Power test case description¶
The goal of this test case is to allow the control of the card power consumption. This is achieved by adjusting the toggle_rate of the clock, which drives all flip-flops, DSPs, block RAMs, UltraRAMs and AIEs present in the power xbtest hardware IP (xbtIP) of Alveo Versal Example Design (AVED). Sensor values (power, temperature, power rails current/voltage and fan speed) are read every second using AVED Management Interface (AMI) APIs.
Test parameters¶
The mandatory test configuration parameters are listed below. For more information, see Power test JSON members.

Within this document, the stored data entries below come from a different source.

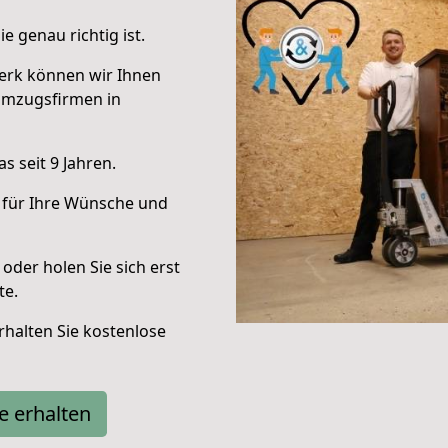
e genau richtig ist.
erk können wir Ihnen
Umzugsfirmen in
 seit 9 Jahren.
 für Ihre Wünsche und
oder holen Sie sich erst
te.
halten Sie kostenlose
e erhalten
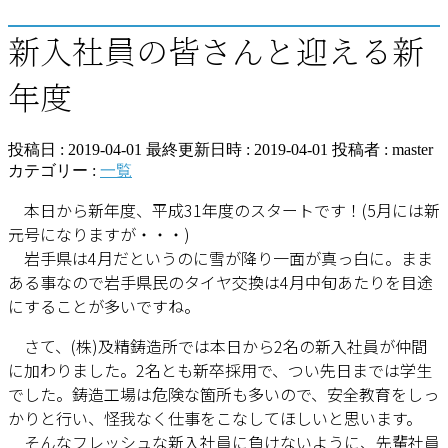
新入社員の皆さんと迎える新
年度
投稿日 : 2019-04-01
最終更新日時 : 2019-04-01
投稿者 :
master
カテゴリー :
一覧
本日から新年度、平成31年度のスタートです！(5月には新
元号になりますが・・・)
岩手県は4月だというのに雪が降り一面が真っ白に。まま
ある事なので岩手県民のタイヤ交換は4月中旬あたりを目途
にすることが多いですね。
さて、(株)及精鋳造所では本日から2名の新入社員が仲間
に加わりました。2名とも新卒採用で、つい先日までは学生
でした。鋳造工場は危険な箇所も多いので、安全教育をしっ
かりと行い、怪我なく仕事をこなしてほしいと思います。
そんなフレッシュな新入社員に負けないように、先輩社員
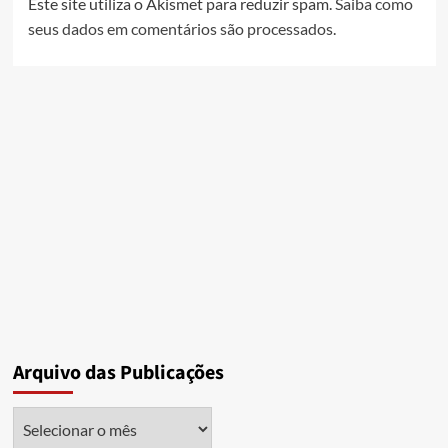
Este site utiliza o Akismet para reduzir spam.
Saiba como
seus dados em comentários são processados
.
Arquivo das Publicações
Arquivo
das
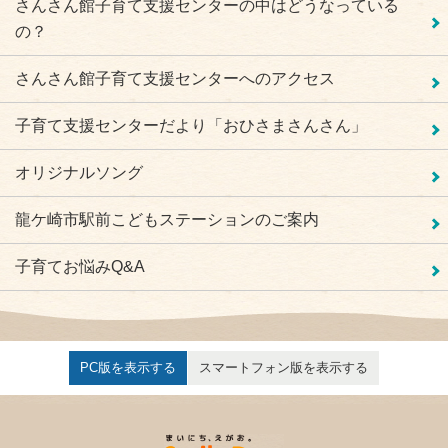
さんさん館子育て支援センターの中はどうなっている
の？
さんさん館子育て支援センターへのアクセス
子育て支援センターだより「おひさまさんさん」
オリジナルソング
龍ケ崎市駅前こどもステーションのご案内
子育てお悩みQ&A
PC版を表示する
スマートフォン版を表示する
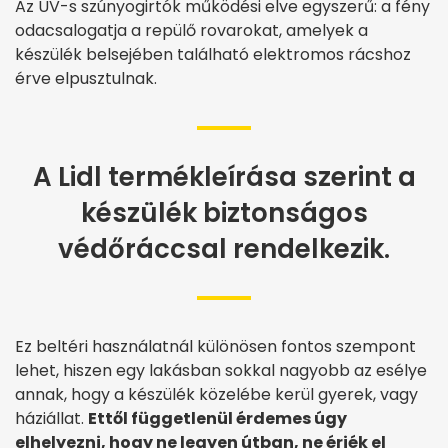
Az UV-s szúnyogirtók működési elve egyszerű: a fény
odacsalogatja a repülő rovarokat, amelyek a
készülék belsejében található elektromos rácshoz
érve elpusztulnak.
A Lidl termékleírása szerint a
készülék biztonságos
védőráccsal rendelkezik.
Ez beltéri használatnál különösen fontos szempont
lehet, hiszen egy lakásban sokkal nagyobb az esélye
annak, hogy a készülék közelébe kerül gyerek, vagy
háziállat.
Ettől függetlenül érdemes úgy
elhelyezni, hogy ne legyen útban, ne érjék el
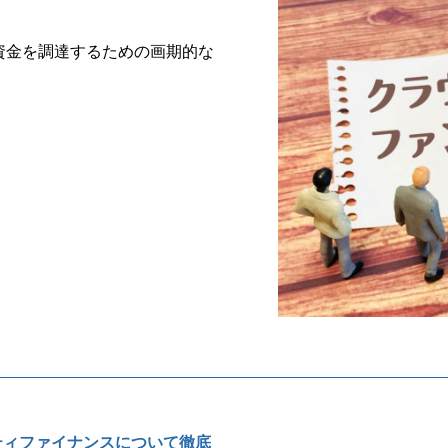
資金を調達するための画期的な
ティファイナンスについて徹底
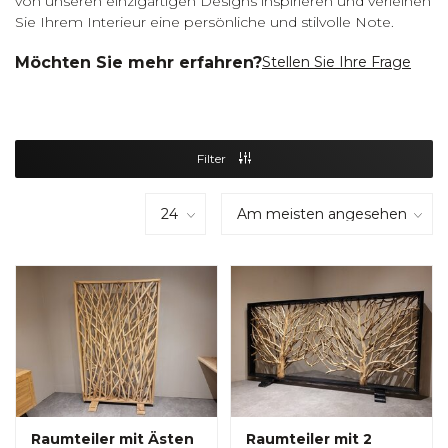
von unseren einzigartigen Designs inspirieren und verleihen
Sie Ihrem Interieur eine persönliche und stilvolle Note.
Möchten Sie mehr erfahren?
Stellen Sie Ihre Frage
Filter
Raumteiler mit Ästen
Raumteiler mit 2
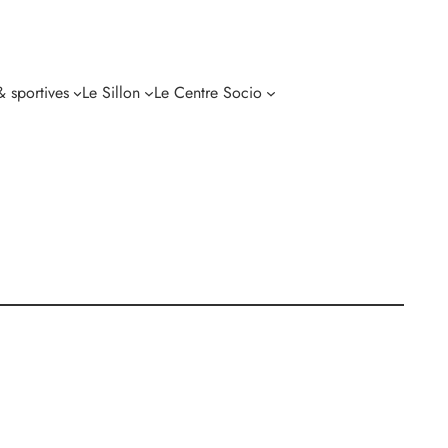
 & sportives
Le Sillon
Le Centre Socio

duration: The duration of the test, measured in seconds.
toggle_rate: The toggle rate, specified in %, driving the sites present in the Power xbtIP of Alveo Versal Example Design (AVED).
Main test steps¶
The measurement of the card rest power, which lasts a few seconds, is always performed when the Power test case starts. For each test configuration, the following steps are repeated:
The toggle_rate is set to the power xbtIP.
For the defined duration, sensor values are read and reported every second.
When the test completes, it always passes because no checks are made on the consumed power. The user is responsible for monitoring the consumed power, which is displayed by xbtest application software (xbtSW).
Warning
The Power xbtIP has been intentionally designed to exceed the power capacity of the card. You might damage your card and cause your server/workstation to reboot if you try to for example (but not limited to):
Use a high toggle_rate.
Use a particularly demanding test sequence (for example, alternating between a low and a high toggle_rate for short periods of time).
Important
xbtest reports the entire power consumed by the card (for active card, fan speed is also reported).
Power and temperature limits¶
To limit potential damage to the Alveo™ card in cases of accidental misuse or demanding test environmental conditions, the following basic safety mechanisms are in place.
Temperature Limit: A critical warning is generated when the temperature limit is reached.
Power Limit: A critical warning is generated when the power limit is reached.
Temperature and power limits are defined in Card definition JSON file.
The list of sensors monitored is available in the Device management task description.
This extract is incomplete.